1,25-Dihydroxyvitamin D₃ inhibits the proliferation of rat mesangial cells induced by high glucose via DDIT4

INTRODUCTION

Diabetic nephropathy (DN) is one of the most common complications of type 1 and type 2 diabetes and the leading cause of end-stage renal disease in the Western world [1]. Proliferation of mesangial cells(MCs) and extracellular matrix(ECM) expansion have been considered as contributing factors to the initial pathophysiologic mechanisms involved in glomerulosclerosis, which is typical of DN [2, 3]. Thus, finding effective approaches to inhibit MCs proliferation is important for preventing glomerulosclerosis in patients with diabetic nephropathy.

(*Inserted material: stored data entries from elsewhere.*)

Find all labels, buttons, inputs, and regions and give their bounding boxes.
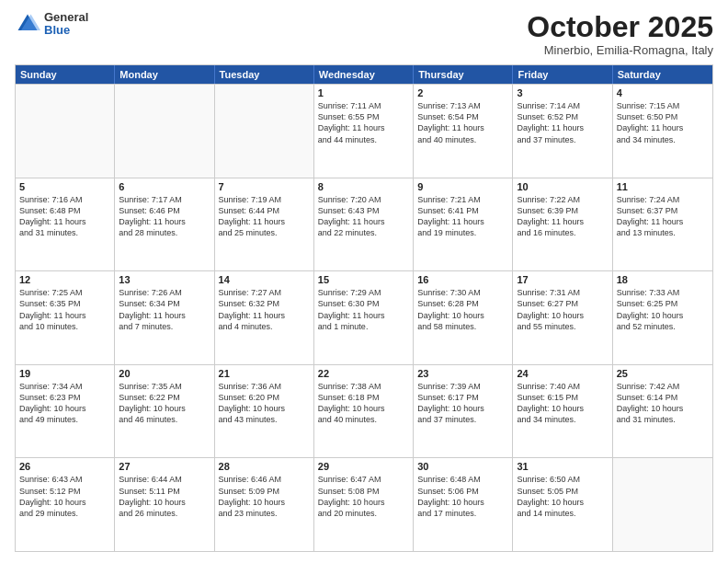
- calendar-cell: 8Sunrise: 7:20 AM Sunset: 6:43 PM Daylig…: [314, 178, 414, 271]
- calendar-cell: 2Sunrise: 7:13 AM Sunset: 6:54 PM Daylig…: [414, 85, 513, 178]
- calendar-cell: 30Sunrise: 6:48 AM Sunset: 5:06 PM Dayli…: [414, 458, 513, 551]
- day-number: 26: [19, 461, 110, 472]
- cell-info: Sunrise: 7:14 AM Sunset: 6:52 PM Dayligh…: [517, 100, 608, 145]
- calendar-cell: [613, 458, 712, 551]
- cell-info: Sunrise: 7:42 AM Sunset: 6:14 PM Dayligh…: [617, 381, 709, 426]
- day-number: 24: [517, 368, 608, 379]
- header-day-friday: Friday: [513, 65, 612, 84]
- cell-info: Sunrise: 7:15 AM Sunset: 6:50 PM Dayligh…: [617, 100, 709, 145]
- month-title: October 2025: [527, 11, 713, 43]
- day-number: 25: [617, 368, 709, 379]
- calendar-cell: [115, 85, 214, 178]
- cell-info: Sunrise: 7:26 AM Sunset: 6:34 PM Dayligh…: [119, 287, 210, 332]
- day-number: 27: [119, 461, 210, 472]
- cell-info: Sunrise: 7:17 AM Sunset: 6:46 PM Dayligh…: [119, 194, 210, 239]
- day-number: 17: [517, 274, 608, 285]
- header-day-thursday: Thursday: [414, 65, 513, 84]
- title-block: October 2025 Minerbio, Emilia-Romagna, I…: [527, 11, 713, 57]
- cell-info: Sunrise: 7:11 AM Sunset: 6:55 PM Dayligh…: [318, 100, 409, 145]
- cell-info: Sunrise: 7:16 AM Sunset: 6:48 PM Dayligh…: [19, 194, 110, 239]
- calendar-cell: 16Sunrise: 7:30 AM Sunset: 6:28 PM Dayli…: [414, 271, 513, 364]
- cell-info: Sunrise: 7:34 AM Sunset: 6:23 PM Dayligh…: [19, 381, 110, 426]
- calendar-cell: 17Sunrise: 7:31 AM Sunset: 6:27 PM Dayli…: [513, 271, 612, 364]
- logo-general-text: General: [44, 11, 88, 24]
- header-day-saturday: Saturday: [613, 65, 712, 84]
- day-number: 2: [417, 87, 508, 98]
- cell-info: Sunrise: 7:24 AM Sunset: 6:37 PM Dayligh…: [617, 194, 709, 239]
- calendar-cell: 24Sunrise: 7:40 AM Sunset: 6:15 PM Dayli…: [513, 365, 612, 458]
- day-number: 7: [219, 181, 310, 192]
- calendar-week-2: 5Sunrise: 7:16 AM Sunset: 6:48 PM Daylig…: [16, 178, 712, 271]
- calendar-cell: 18Sunrise: 7:33 AM Sunset: 6:25 PM Dayli…: [613, 271, 712, 364]
- header-day-wednesday: Wednesday: [314, 65, 414, 84]
- calendar-cell: 12Sunrise: 7:25 AM Sunset: 6:35 PM Dayli…: [16, 271, 115, 364]
- logo-text: General Blue: [44, 11, 88, 38]
- calendar-cell: 15Sunrise: 7:29 AM Sunset: 6:30 PM Dayli…: [314, 271, 414, 364]
- cell-info: Sunrise: 6:44 AM Sunset: 5:11 PM Dayligh…: [119, 474, 210, 519]
- cell-info: Sunrise: 7:19 AM Sunset: 6:44 PM Dayligh…: [219, 194, 310, 239]
- cell-info: Sunrise: 7:33 AM Sunset: 6:25 PM Dayligh…: [617, 287, 709, 332]
- logo: General Blue: [15, 11, 88, 38]
- calendar-cell: 9Sunrise: 7:21 AM Sunset: 6:41 PM Daylig…: [414, 178, 513, 271]
- calendar-cell: 13Sunrise: 7:26 AM Sunset: 6:34 PM Dayli…: [115, 271, 214, 364]
- logo-icon: [15, 11, 40, 37]
- calendar-cell: 27Sunrise: 6:44 AM Sunset: 5:11 PM Dayli…: [115, 458, 214, 551]
- day-number: 12: [19, 274, 110, 285]
- calendar-week-1: 1Sunrise: 7:11 AM Sunset: 6:55 PM Daylig…: [16, 84, 712, 178]
- calendar-week-4: 19Sunrise: 7:34 AM Sunset: 6:23 PM Dayli…: [16, 364, 712, 458]
- cell-info: Sunrise: 7:25 AM Sunset: 6:35 PM Dayligh…: [19, 287, 110, 332]
- cell-info: Sunrise: 7:35 AM Sunset: 6:22 PM Dayligh…: [119, 381, 210, 426]
- cell-info: Sunrise: 6:50 AM Sunset: 5:05 PM Dayligh…: [517, 474, 608, 519]
- calendar-cell: 4Sunrise: 7:15 AM Sunset: 6:50 PM Daylig…: [613, 85, 712, 178]
- day-number: 23: [417, 368, 508, 379]
- calendar-week-3: 12Sunrise: 7:25 AM Sunset: 6:35 PM Dayli…: [16, 270, 712, 364]
- cell-info: Sunrise: 7:30 AM Sunset: 6:28 PM Dayligh…: [417, 287, 508, 332]
- cell-info: Sunrise: 7:20 AM Sunset: 6:43 PM Dayligh…: [318, 194, 409, 239]
- day-number: 31: [517, 461, 608, 472]
- calendar-cell: 22Sunrise: 7:38 AM Sunset: 6:18 PM Dayli…: [314, 365, 414, 458]
- day-number: 30: [417, 461, 508, 472]
- day-number: 10: [517, 181, 608, 192]
- day-number: 29: [318, 461, 409, 472]
- day-number: 5: [19, 181, 110, 192]
- cell-info: Sunrise: 7:38 AM Sunset: 6:18 PM Dayligh…: [318, 381, 409, 426]
- cell-info: Sunrise: 7:27 AM Sunset: 6:32 PM Dayligh…: [219, 287, 310, 332]
- calendar-cell: 6Sunrise: 7:17 AM Sunset: 6:46 PM Daylig…: [115, 178, 214, 271]
- cell-info: Sunrise: 6:43 AM Sunset: 5:12 PM Dayligh…: [19, 474, 110, 519]
- calendar: SundayMondayTuesdayWednesdayThursdayFrid…: [15, 64, 713, 552]
- logo-blue-text: Blue: [44, 24, 88, 37]
- day-number: 18: [617, 274, 709, 285]
- calendar-cell: 3Sunrise: 7:14 AM Sunset: 6:52 PM Daylig…: [513, 85, 612, 178]
- calendar-header: SundayMondayTuesdayWednesdayThursdayFrid…: [16, 65, 712, 84]
- cell-info: Sunrise: 7:22 AM Sunset: 6:39 PM Dayligh…: [517, 194, 608, 239]
- cell-info: Sunrise: 6:46 AM Sunset: 5:09 PM Dayligh…: [219, 474, 310, 519]
- calendar-cell: [16, 85, 115, 178]
- day-number: 1: [318, 87, 409, 98]
- day-number: 8: [318, 181, 409, 192]
- calendar-cell: [215, 85, 314, 178]
- day-number: 20: [119, 368, 210, 379]
- calendar-cell: 25Sunrise: 7:42 AM Sunset: 6:14 PM Dayli…: [613, 365, 712, 458]
- calendar-cell: 23Sunrise: 7:39 AM Sunset: 6:17 PM Dayli…: [414, 365, 513, 458]
- header-day-sunday: Sunday: [16, 65, 115, 84]
- cell-info: Sunrise: 7:21 AM Sunset: 6:41 PM Dayligh…: [417, 194, 508, 239]
- header: General Blue October 2025 Minerbio, Emil…: [15, 11, 713, 57]
- day-number: 19: [19, 368, 110, 379]
- cell-info: Sunrise: 7:39 AM Sunset: 6:17 PM Dayligh…: [417, 381, 508, 426]
- calendar-cell: 19Sunrise: 7:34 AM Sunset: 6:23 PM Dayli…: [16, 365, 115, 458]
- cell-info: Sunrise: 7:29 AM Sunset: 6:30 PM Dayligh…: [318, 287, 409, 332]
- calendar-cell: 7Sunrise: 7:19 AM Sunset: 6:44 PM Daylig…: [215, 178, 314, 271]
- calendar-cell: 26Sunrise: 6:43 AM Sunset: 5:12 PM Dayli…: [16, 458, 115, 551]
- calendar-cell: 21Sunrise: 7:36 AM Sunset: 6:20 PM Dayli…: [215, 365, 314, 458]
- calendar-cell: 31Sunrise: 6:50 AM Sunset: 5:05 PM Dayli…: [513, 458, 612, 551]
- day-number: 28: [219, 461, 310, 472]
- day-number: 13: [119, 274, 210, 285]
- day-number: 3: [517, 87, 608, 98]
- cell-info: Sunrise: 7:40 AM Sunset: 6:15 PM Dayligh…: [517, 381, 608, 426]
- calendar-cell: 11Sunrise: 7:24 AM Sunset: 6:37 PM Dayli…: [613, 178, 712, 271]
- calendar-cell: 10Sunrise: 7:22 AM Sunset: 6:39 PM Dayli…: [513, 178, 612, 271]
- day-number: 4: [617, 87, 709, 98]
- day-number: 6: [119, 181, 210, 192]
- location: Minerbio, Emilia-Romagna, Italy: [527, 43, 713, 57]
- day-number: 22: [318, 368, 409, 379]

1,25-Dihydroxyvitamin D₃ (1,25(OH)₂ D₃), the hormonal form of vitamin D, is a member of the secosteroid hormone family whose actions extend far beyond its classic role in calcium homeostasis and bone metabolism. Many studies have demonstrated that 1,25(OH)₂ D₃ modulates cell growth and differentiation, including mesangial cells and podocytes [4–7]. The functions of 1,25(OH)₂ D₃ are mediated by the interaction of the vitamin D receptor (VDR) with the retinoid X receptor, which binds to specific vitamin D response elements in the promoter region of target genes, resulting in the inhibition of proliferation and the stimulation of differentiation [8].

The serine/threonine kinase mammalian target of rapamycin (mTOR) regulates cell growth, metabolism, and autophagy to maintain cellular homeostasis [9, 10]. The protein kinase mTOR exists in two distinct protein complexes: mTOR complex 1 (mTORC1) and mTORC2. mTORC1 regulates cell growth and proliferation by directly phosphorylating two regulators of translation, p70-S6 kinase (p70S6K) and 4E binding protein 1 (4E-BP1) [11]. The mTOR activation plays a pivotal role in the development of DN [12]. Hyperglycemia and its associated growth factors activate mTOR primarily through the phosphatidylinositol 3-kinase/Akt signaling pathway. The induction of mTORC1 by Akt leads to the phosphorylation and thus the inhibition of TSC1/TSC2, thereby stimulating the mTORC1 activator Rheb and leading to downstream effects on protein synthesis and cell proliferation [13, 14]. The role of mTORC2 in regulating cellular processes is not well understood.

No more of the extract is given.